Independent Estonia must no longer serve as a kennel for the guard-dogs of the counter-revolution – that is all that our conditions amount to.
Finland did not participate openly in Yudenich’s drive against Petrograd, although, indirectly, she did everything she could to help him succeed. In October and November we made no response whatsoever to the provocation of the Finnish chauvinists. The reason for this did not lie, of course, in any military weakness on the part of the Soviet Republic. In the centre of our country and on our victorious fronts, extending over several thousand versts, we could always have found two or three dozen regiments, that is, a force perfectly sufficient to beat out of our North-Western neighbours all desire to make an attempt, whether direct or indirect, upon Petrograd. If we firmly rejected the use of force, that was because we regard as most important the attainment and safeguarding of peace. We fight only where we are forced to fight, where we are not allowed to refrain from fighting – and we fight only so long as we are obliged to fight. The basic task of the Soviet Government lies wholly in the sphere of economic and cultural construction. Equally alien to the Soviet power are striving for territorial acquisitions and national oppression. Our entire policy in relation to Finland, Estonia, Latvia, Lithuania and Poland follows from our conviction that the existence of these countries is possible only if they maintain peaceful and good-neighbourly relations with Russia.

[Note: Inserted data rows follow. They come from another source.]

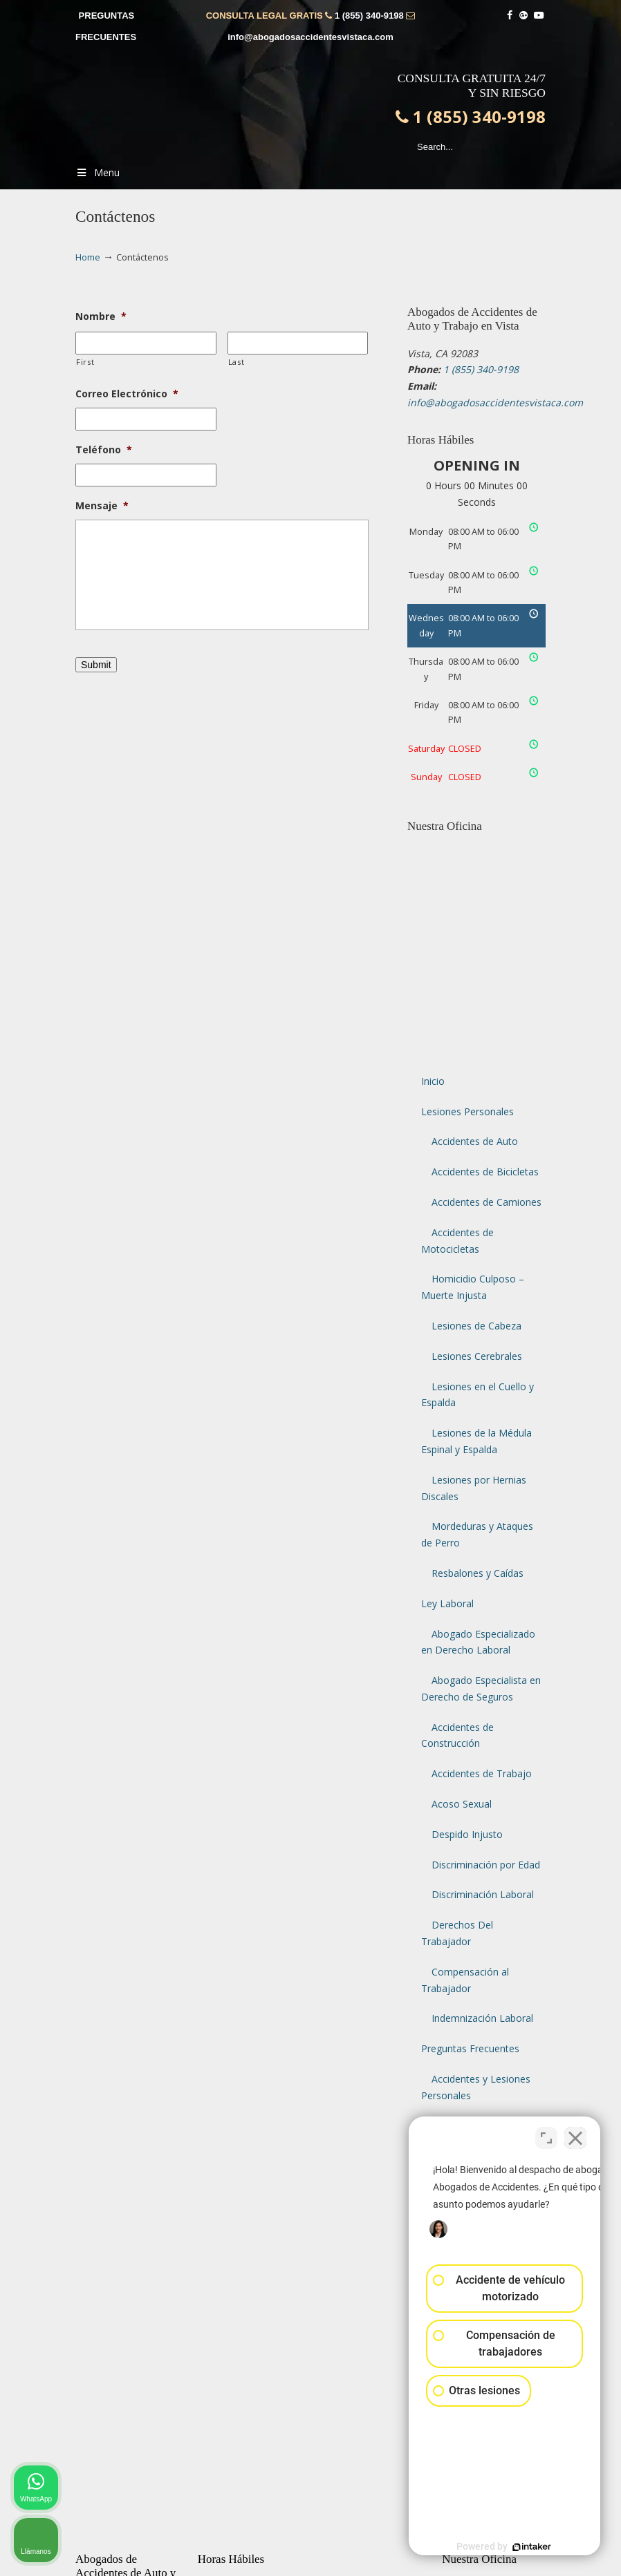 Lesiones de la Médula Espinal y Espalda (476, 1441)
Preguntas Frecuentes (470, 2048)
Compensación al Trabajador (465, 1980)
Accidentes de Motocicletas (457, 1241)
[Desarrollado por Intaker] (503, 2547)
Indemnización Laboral (482, 2018)
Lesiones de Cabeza (476, 1325)
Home (87, 257)
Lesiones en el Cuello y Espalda (477, 1395)
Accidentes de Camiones (486, 1202)
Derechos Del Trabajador (457, 1933)
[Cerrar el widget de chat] (575, 2134)
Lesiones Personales (467, 1111)
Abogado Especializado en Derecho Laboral (478, 1642)
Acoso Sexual (462, 1803)
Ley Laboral (447, 1603)
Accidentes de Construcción (457, 1735)
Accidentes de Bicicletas (485, 1171)
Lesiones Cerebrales (477, 1356)
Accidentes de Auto (475, 1141)
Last (236, 362)
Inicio (433, 1081)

An Estonia or a Finland wishing to serve as a weapon of the imperialism of the great powers will inevitably be ground to dust between two millstones. A Finland and an Estonia at peace with Soviet Russia will be incomparably more independent in relation to all great-power aggressors.
We need peace. It is no less necessary for Estonia and Finland. But peace between us and them is not what is wanted by a certain third party. If the decisions taken at Dorpat express the will of the Estonian and Russian peoples, peace will be made, for the stronger side, Soviet Russia, does not want war. But if the decisions taken at Dorpat are dictated to the Estonian Government by the Anglo-French stock-exchange, for which Estonia is merely a tiny little weight in the scales of world power, their blood will flow beside the Narova.
The decision has not yet been taken. The Estonian government is hesitating. Nor has the danger yet vanished from the Karelian Isthmus, for the Finnish Government has not declared that it is ready for peace.
The danger has not disappeared. Therefore Petrograd must remain watchfully on guard over the North-Western approaches to the Soviet Republic. The time for rest has not yet come. On the contrary, the Soviet Republic is now passing through days of the greatest tension in most ferocious struggle.
No less self-control is needed in time of success than in time of defeat. Success must not lull our vigilance on any of the sectors of our immense front, and least of all on that sector where, at the apex, stands Petrograd. The danger has not passed, and vigilance must not slacken.
Greetings to Petrograd, city of the Red Banner!
Greetings, and this appeal: Petrograd, be on your guard!
December 22, 1919
Moscow-Petrograd
- ↑ The peace treaty with Estonia was signed on February 2, 1920.